I'm having some lifetime issues that I'm not sure how to fix! I'd love some help, but at the very least I hope you enjoy my adventures in designing complex Rust architecture!

    Checking bbolt-nub v0.1.0 (/Users/abaxter/projects/better-bbolt/bbolt-nub)
error[E0477]: the type `RefTxCursor<'p, 'tx, T>` does not fulfill the required lifetime
   --> bbolt-nub/src/components/cursor.rs:667:1
    |
667 | / impl<'p, 'tx: 'p, T: TheTx<'tx, TxPageType = DirectPage<'tx, RefTxBytes...
668 | |   CursorSeekRefApi<'tx> for RefTxCursor<'p, 'tx, T>
669 | | where
670 | |   for<'b> Self::RefKv<'b>: PartialOrd<[u8]>,
...   |
677 | | }
    | |_^

error[E0477]: the type `RefTxCursor<'p, 'tx, T>` does not fulfill the required lifetime
   --> bbolt-nub/src/components/cursor.rs:668:3
    |
668 |   CursorSeekRefApi<'tx> for RefTxCursor<'p, 'tx, T>
    |   ^^^^^^^^^^^^^^^^^^^^^

error[E0477]: the type `RefTxCursor<'_, '_, T>` does not fulfill the required lifetime
   --> bbolt-nub/src/components/cursor.rs:668:29
    |
668 |   CursorSeekRefApi<'tx> for RefTxCursor<'p, 'tx, T>
    |                             ^^^^^^^^^^^^^^^^^^^^^^^

error[E0477]: the type `RefTxCursor<'p, 'tx, T>` does not fulfill the required lifetime
   --> bbolt-nub/src/components/cursor.rs:672:6
    |
672 |   fn seek_ref<'a>(
    |      ^^^^^^^^

I'm spending my spare time writing a database.
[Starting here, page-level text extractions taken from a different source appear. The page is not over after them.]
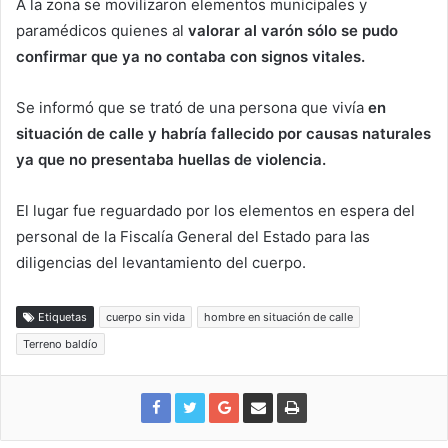
A la zona se movilizaron elementos municipales y
paramédicos quienes al
valorar al varón sólo se pudo
confirmar que ya no contaba con signos vitales.
Se informó que se trató de una persona que vivía
en
situación de calle y habría fallecido por causas naturales
ya que no presentaba huellas de violencia.
El lugar fue reguardado por los elementos en espera del
personal de la Fiscalía General del Estado para las
diligencias del levantamiento del cuerpo.
Etiquetas
cuerpo sin vida
hombre en situación de calle
Terreno baldío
One of the main goals is the ability to change low level aspects about how the data is access and organized so I can run experiments. Because of that this code is much much much more generic that any project should reasonably be. It's also fun (for some definition of fun) and I've learned a lot by doing this.
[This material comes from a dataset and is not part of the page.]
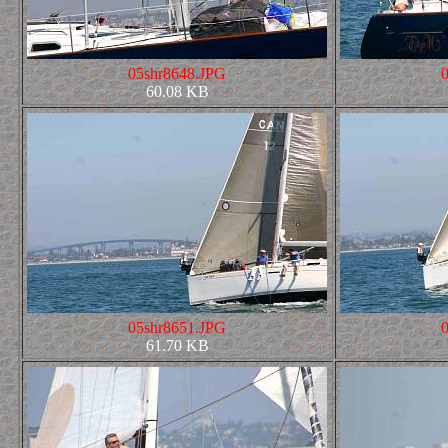
05shr8648.JPG
60.08 KB
05shr8651.JPG
61.70 KB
My generic Rube Goldberg machine is below.

Generic page access:

// I need to generically slice/subslice bytes that are either
// * completely loaded in memory (types beginning with Direct)
// * lazily loaded in memory (types beginning with Lazy)
pub trait GetKvRefSlice {
  type RefKv<'a>: GetKvRefSlice + 'a
  where
    Self: 'a;
  fn get_ref_slice<'a, R: RangeBounds<usize>>(&'a self, range: R) -> Self::RefKv<'a>;
}

// A single loaded array of memory, usually page_size in length
pub trait TxBytes<'tx>: Deref<Target = [u8]> + AsRef<[u8]> + Clone + Sized + Sync + Send {}

// A generic trait for both directly loaded pages and lazily loaded pages
pub trait TxPageType<'tx>: Page + GetKvTxSlice<'tx> + GetKvRefSlice + Clone + Sync + Send {
  type TxPageBytes: TxBytes<'tx>;
}

Generic byte comparisons:

// Since errors may occur during File read calls, 
//I created some Try variants for PartialEq, Eq, 
//and PartialOrd to be used by the Lazy loading key/value types
pub trait TryPartialEq<Rhs: ?Sized = Self> {
  type Error: Error + Send + Sync + 'static;
  fn try_eq(&self, other: &Rhs) -> crate::Result<bool, Self::Error>;
  // SNIP
}

pub trait TryEq: TryPartialEq<Self> {}

pub trait TryPartialOrd<Rhs: ?Sized = Self>: TryPartialEq<Rhs> {
  fn try_partial_cmp(&self, other: &Rhs) -> crate::Result<Option<Ordering>, Self::Error>;
  // SNIP
}

pub trait KvTryEq: TryEq + TryPartialEq<[u8]> {}

pub trait KvTryOrd: TryPartialOrd + TryPartialOrd<[u8]> + KvTryEq {}

pub trait KvTryDataType:
  KvTryOrd + TryHash + TryGet<u8> + RefIntoTryCopiedIter + RefIntoTryBuf + Sized
{
}

// Direct key/value types has similar requirements
pub trait KvEq: Eq + PartialEq<[u8]> {}

pub trait KvOrd: Ord + PartialOrd<[u8]> + KvEq {}

pub trait KvDataType: KvOrd + Hash + Get<u8> + RefIntoCopiedIter + RefIntoBuf + Sized {}

Most importantly both key/value types must be comparable to [u8]. The library interface will always use [u8] for user inputted data.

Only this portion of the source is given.